Work item
Set down each line from the line holding "tekstowymi pobranymi do" to the last line of the entries below, exactly, with both ends included and without pictures.
── Data records ──
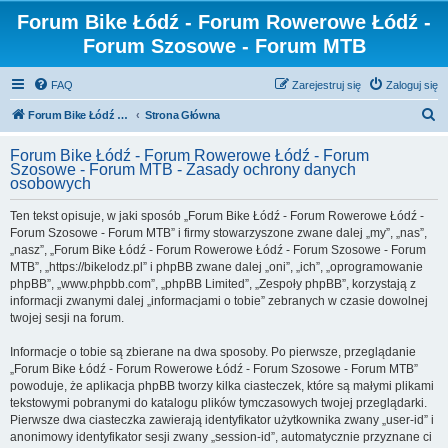
Forum Bike Łódź - Forum Rowerowe Łódź -
Forum Szosowe - Forum MTB
FAQ
Zarejestruj się
Zaloguj się
S
Forum Bike Łódź - Forum Rowerowe Łódź - Forum Szosowe - Forum MTB
Strona Główna
z
Forum Bike Łódź - Forum Rowerowe Łódź - Forum
u
Szosowe - Forum MTB - Zasady ochrony danych
osobowych
k
a
Ten tekst opisuje, w jaki sposób „Forum Bike Łódź - Forum Rowerowe Łódź -
Forum Szosowe - Forum MTB” i firmy stowarzyszone zwane dalej „my”, „nas”,
j
„nasz”, „Forum Bike Łódź - Forum Rowerowe Łódź - Forum Szosowe - Forum
MTB”, „https://bikelodz.pl” i phpBB zwane dalej „oni”, „ich”, „oprogramowanie
phpBB”, „www.phpbb.com”, „phpBB Limited”, „Zespoły phpBB”, korzystają z
informacji zwanymi dalej „informacjami o tobie” zebranych w czasie dowolnej
twojej sesji na forum.
Informacje o tobie są zbierane na dwa sposoby. Po pierwsze, przeglądanie
„Forum Bike Łódź - Forum Rowerowe Łódź - Forum Szosowe - Forum MTB”
powoduje, że aplikacja phpBB tworzy kilka ciasteczek, które są małymi plikami
tekstowymi pobranymi do katalogu plików tymczasowych twojej przeglądarki.
Pierwsze dwa ciasteczka zawierają identyfikator użytkownika zwany „user-id” i
anonimowy identyfikator sesji zwany „session-id”, automatycznie przyznane ci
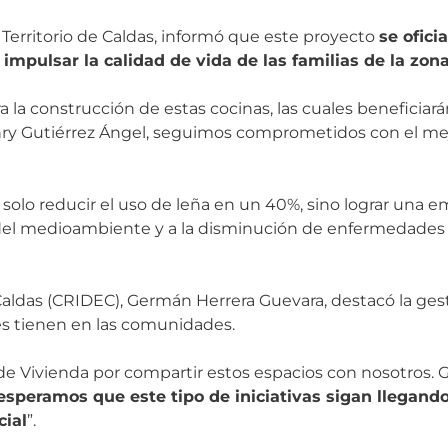
y Territorio de Caldas, informó que este proyecto
se ofici
impulsar la calidad de vida de las familias de la zona
 la construcción de estas cocinas, las cuales beneficiará
enry Gutiérrez Ángel, seguimos comprometidos con el me
o solo reducir el uso de leña en un 40%, sino lograr una
del medioambiente y a la disminución de enfermedades re
aldas (CRIDEC), Germán Herrera Guevara, destacó la ges
es tienen en las comunidades.
de Vivienda por compartir estos espacios con nosotros. 
esperamos que este tipo de iniciativas sigan llegand
ial
”.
───
Result
tekstowymi pobranymi do katalogu plików tymczasowych twojej przeglądarki.
Pierwsze dwa ciasteczka zawierają identyfikator użytkownika zwany „user-id” i
anonimowy identyfikator sesji zwany „session-id”, automatycznie przyznane ci
y Territorio de Caldas, informó que este proyecto
se ofici
impulsar la calidad de vida de las familias de la zona
 la construcción de estas cocinas, las cuales beneficiará
enry Gutiérrez Ángel, seguimos comprometidos con el me
o solo reducir el uso de leña en un 40%, sino lograr una
del medioambiente y a la disminución de enfermedades re
aldas (CRIDEC), Germán Herrera Guevara, destacó la ges
es tienen en las comunidades.
de Vivienda por compartir estos espacios con nosotros. 
esperamos que este tipo de iniciativas sigan llegand
ial
”.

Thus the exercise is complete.